[Stored items]
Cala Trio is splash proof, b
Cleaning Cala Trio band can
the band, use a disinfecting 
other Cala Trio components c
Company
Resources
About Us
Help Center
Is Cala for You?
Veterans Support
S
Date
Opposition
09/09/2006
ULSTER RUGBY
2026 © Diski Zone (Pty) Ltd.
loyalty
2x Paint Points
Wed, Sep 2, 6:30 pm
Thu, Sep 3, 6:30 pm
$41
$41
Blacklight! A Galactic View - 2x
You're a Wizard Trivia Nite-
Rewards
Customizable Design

==

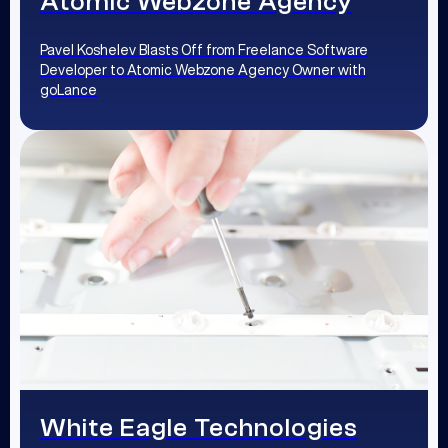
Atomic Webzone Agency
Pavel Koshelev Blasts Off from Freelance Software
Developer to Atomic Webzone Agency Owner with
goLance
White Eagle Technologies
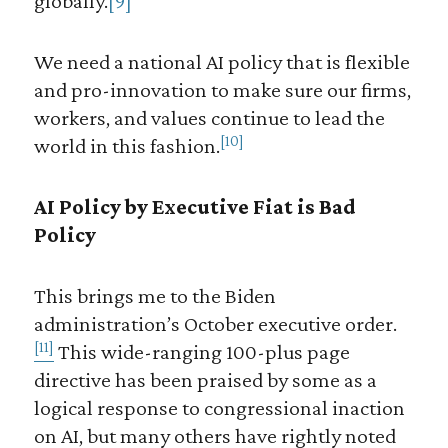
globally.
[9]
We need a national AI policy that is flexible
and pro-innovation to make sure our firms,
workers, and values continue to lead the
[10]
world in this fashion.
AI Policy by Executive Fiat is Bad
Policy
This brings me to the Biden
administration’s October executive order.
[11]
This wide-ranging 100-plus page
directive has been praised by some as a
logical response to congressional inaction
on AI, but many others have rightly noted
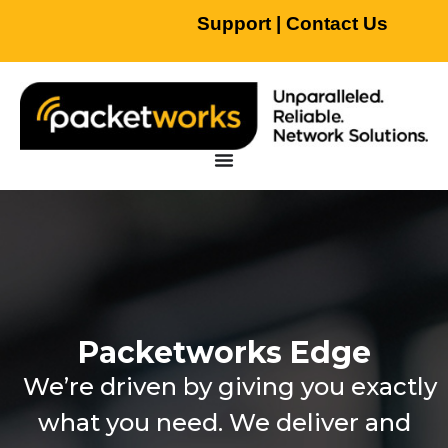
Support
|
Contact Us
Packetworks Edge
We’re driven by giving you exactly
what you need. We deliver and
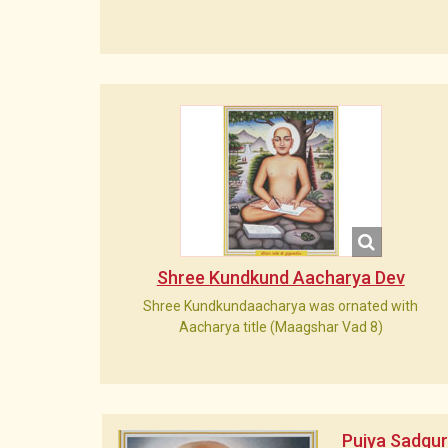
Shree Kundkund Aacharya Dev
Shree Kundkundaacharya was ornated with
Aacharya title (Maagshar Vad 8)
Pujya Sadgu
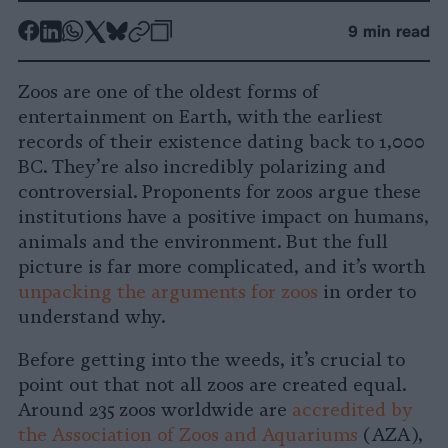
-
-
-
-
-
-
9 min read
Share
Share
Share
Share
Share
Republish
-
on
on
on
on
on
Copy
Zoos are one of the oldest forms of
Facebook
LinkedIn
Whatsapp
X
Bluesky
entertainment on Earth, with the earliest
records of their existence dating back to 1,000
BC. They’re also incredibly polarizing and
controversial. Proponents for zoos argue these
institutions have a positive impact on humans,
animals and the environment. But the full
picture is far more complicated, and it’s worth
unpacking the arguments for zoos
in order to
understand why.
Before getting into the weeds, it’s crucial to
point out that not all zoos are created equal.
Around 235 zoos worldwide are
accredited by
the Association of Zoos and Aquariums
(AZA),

==

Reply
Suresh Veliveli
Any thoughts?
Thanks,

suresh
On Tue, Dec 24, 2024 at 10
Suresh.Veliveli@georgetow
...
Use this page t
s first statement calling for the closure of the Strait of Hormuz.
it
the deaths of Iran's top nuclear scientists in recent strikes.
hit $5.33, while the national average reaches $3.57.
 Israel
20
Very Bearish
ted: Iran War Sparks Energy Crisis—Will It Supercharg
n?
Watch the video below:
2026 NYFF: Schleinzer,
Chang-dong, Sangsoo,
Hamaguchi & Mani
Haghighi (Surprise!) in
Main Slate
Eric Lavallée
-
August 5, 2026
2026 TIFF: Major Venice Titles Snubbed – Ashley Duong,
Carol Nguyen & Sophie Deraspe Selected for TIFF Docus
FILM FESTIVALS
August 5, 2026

◆ **What the task asks**
Show every line from the entries above in which "Veliveli" appears.

◆ **The completed task**
Suresh Veliveli
Suresh.Veliveli@georgetow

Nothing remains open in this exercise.